One inevitable consequence of ‘widening the franchise’ in this way, allowing many more species to have a say in determining the overall community pattern, is that it will become increasingly harder to obtain 2-d ordinations with low stress: the view we have chosen to take of the community is inherently high-dimensional. This can be seen in Fig. 9.1, for the dosing experiment {D} in the Solbergstrand mesocosm (GEEP Oslo workshop), previously met in Figs. 4.2 and 5.6. Four levels of contaminant dosing (designated Control, Low, Medium, High) were each represented by four replicate samples of the resulting nematode communities, giving the MDS ordinations of Fig. 9.1. Note that as the severity of the transformation increases, through none, root, 4th root and presence/absence (Fig. 9.1a to 9.1d respectively), the stress values rise from 0.08 to 0.19.

Ch9fig9.1.png

Fig 9.1 Dosing experiment, Solbergstrand {D}. MDS of nematode communities in four replicates from each of four treatments (C = control, L = low, M = medium, H = high dose of a hydrocarbon/copper contaminant mixture dosed to mesocosm basins), based on Bray-Curtis similarities from transformed data: a) no transform (stress = 0.08), b) $\sqrt{}$ (stress = 0.14), c) $\sqrt{} \sqrt{}$ (stress = 0.18), d) presence/absence (stress = 0.19).
 

It is important to realise that this is not an argument for deciding against transformation of the data. Fig. 9.1a is not a better representation of the between-sample relationships than the other plots: it is a different one. The choice of transformation is determined by which aspects of the community we wish to study. If interest is in the response of the whole community then we have to accept that it may be more difficult to capture this in a low-dimensional picture (a 3-d or higher-dimensional MDS may be desirable). On the other hand, if the data are totally dominated by one or two species, and it is these that are of key biological interest, then of course it will be possible to visualise in a 1- or 2-d picture how their numbers (or biomass) vary between samples: in that case an ordination on untransformed data will be little different from a simple scatter plot of the counts for the two main species.

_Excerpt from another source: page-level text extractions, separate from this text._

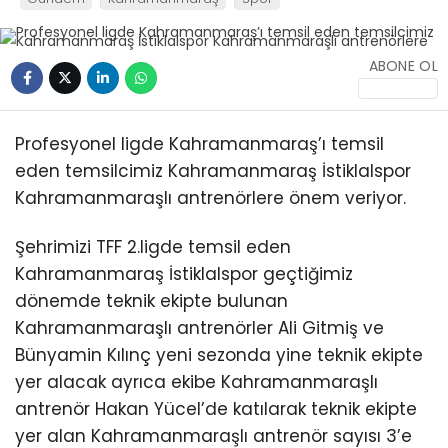
ABONE OL
Profesyonel ligde Kahramanmaraş’ı temsil
eden temsilcimiz Kahramanmaraş İstiklalspor
Kahramanmaraşlı antrenörlere önem veriyor.
Şehrimizi TFF 2.ligde temsil eden
Kahramanmaraş İstiklalspor geçtiğimiz
dönemde teknik ekipte bulunan
Kahramanmaraşlı antrenörler Ali Gitmiş ve
Bünyamin Kılınç yeni sezonda yine teknik ekipte
yer alacak ayrıca ekibe Kahramanmaraşlı
antrenör Hakan Yücel’de katılarak teknik ekipte
yer alan Kahramanmaraşlı antrenör sayısı 3’e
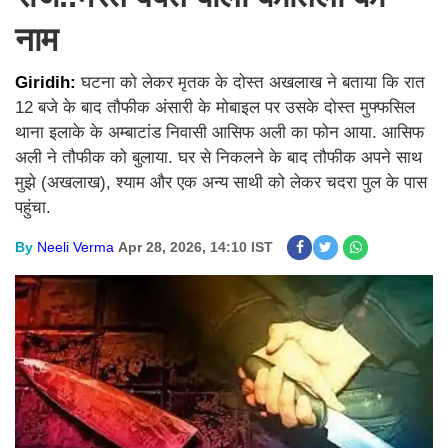
नाम
Giridih:
घटना को लेकर मृतक के दोस्त अखलाख ने बताया कि रात
12 बजे के बाद तौफीक अंसारी के मोबाइल पर उसके दोस्त मुफ्फसिल
थाना इलाके के अम्बाटांड निवासी आसिफ अली का फोन आया. आसिफ
अली ने तौफीक को बुलाया. घर से निकलने के बाद तौफीक अपने साथ
मुझे (अखलाख), श्याम और एक अन्य साथी को लेकर चदरा पुल के पास
पहुंचा.
By
Neeli Verma
Apr 28, 2026, 14:10 IST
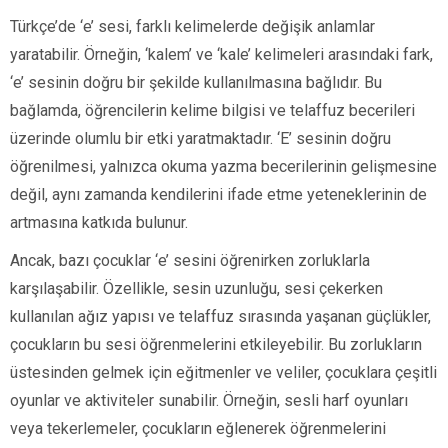
Türkçe’de ‘e’ sesi, farklı kelimelerde değişik anlamlar
yaratabilir. Örneğin, ‘kalem’ ve ‘kale’ kelimeleri arasındaki fark,
‘e’ sesinin doğru bir şekilde kullanılmasına bağlıdır. Bu
bağlamda, öğrencilerin kelime bilgisi ve telaffuz becerileri
üzerinde olumlu bir etki yaratmaktadır. ‘E’ sesinin doğru
öğrenilmesi, yalnızca okuma yazma becerilerinin gelişmesine
değil, aynı zamanda kendilerini ifade etme yeteneklerinin de
artmasına katkıda bulunur.
Ancak, bazı çocuklar ‘e’ sesini öğrenirken zorluklarla
karşılaşabilir. Özellikle, sesin uzunluğu, sesi çekerken
kullanılan ağız yapısı ve telaffuz sırasında yaşanan güçlükler,
çocukların bu sesi öğrenmelerini etkileyebilir. Bu zorlukların
üstesinden gelmek için eğitmenler ve veliler, çocuklara çeşitli
oyunlar ve aktiviteler sunabilir. Örneğin, sesli harf oyunları
veya tekerlemeler, çocukların eğlenerek öğrenmelerini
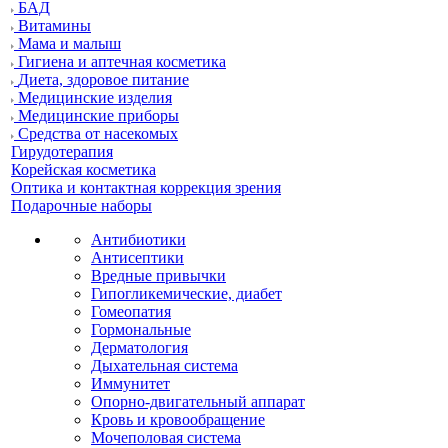
БАД
Витамины
Мама и малыш
Гигиена и аптечная косметика
Диета, здоровое питание
Медицинские изделия
Медицинские приборы
Средства от насекомых
Гирудотерапия
Корейская косметика
Оптика и контактная коррекция зрения
Подарочные наборы
Антибиотики
Антисептики
Вредные привычки
Гипогликемические, диабет
Гомеопатия
Гормональные
Дерматология
Дыхательная система
Иммунитет
Опорно-двигательный аппарат
Кровь и кровообращение
Мочеполовая система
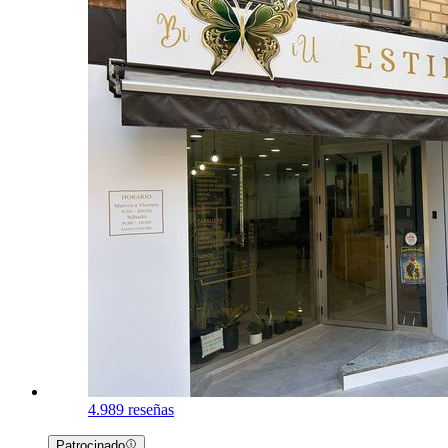
4.9
89 reseñas
Patrocinado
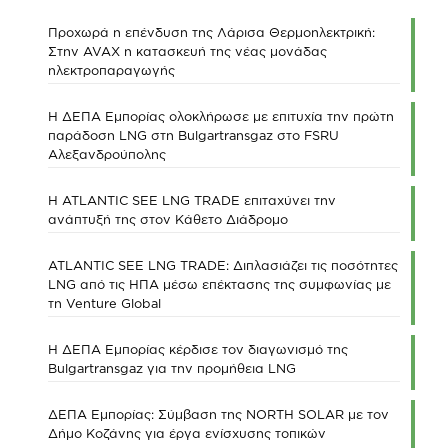
Προχωρά η επένδυση της Λάρισα Θερμοηλεκτρική:
Στην AVAX η κατασκευή της νέας μονάδας
ηλεκτροπαραγωγής
Η ΔΕΠΑ Εμπορίας ολοκλήρωσε με επιτυχία την πρώτη
παράδοση LNG στη Bulgartransgaz στο FSRU
Αλεξανδρούπολης
Η ATLANTIC SEE LNG TRADE επιταχύνει την
ανάπτυξή της στον Κάθετο Διάδρομο
ATLANTIC SEE LNG TRADE: Διπλασιάζει τις ποσότητες
LNG από τις ΗΠΑ μέσω επέκτασης της συμφωνίας με
τη Venture Global
Η ΔΕΠΑ Εμπορίας κέρδισε τον διαγωνισμό της
Bulgartransgaz για την προμήθεια LNG
ΔΕΠΑ Εμπορίας: Σύμβαση της NORTH SOLAR με τον
Δήμο Κοζάνης για έργα ενίσχυσης τοπικών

Though practical differences are likely to be negligible, on purely theoretical grounds it could be argued that the 4th root is the more satisfactory of the two transformations because Bray-Curtis similarity is then invariant to a scale change in y. Similarity values would be altered under a log(1+y) transformation if abundances were converted from absolute values to numbers per $m^2$ of the sampled substrate, or if biomass readings were converted from mg to g. This does not happen with a strict power transformation; it is clear from equation (2.1) that any multiplying constant applied to y will cancel on the top and bottom lines of the summations.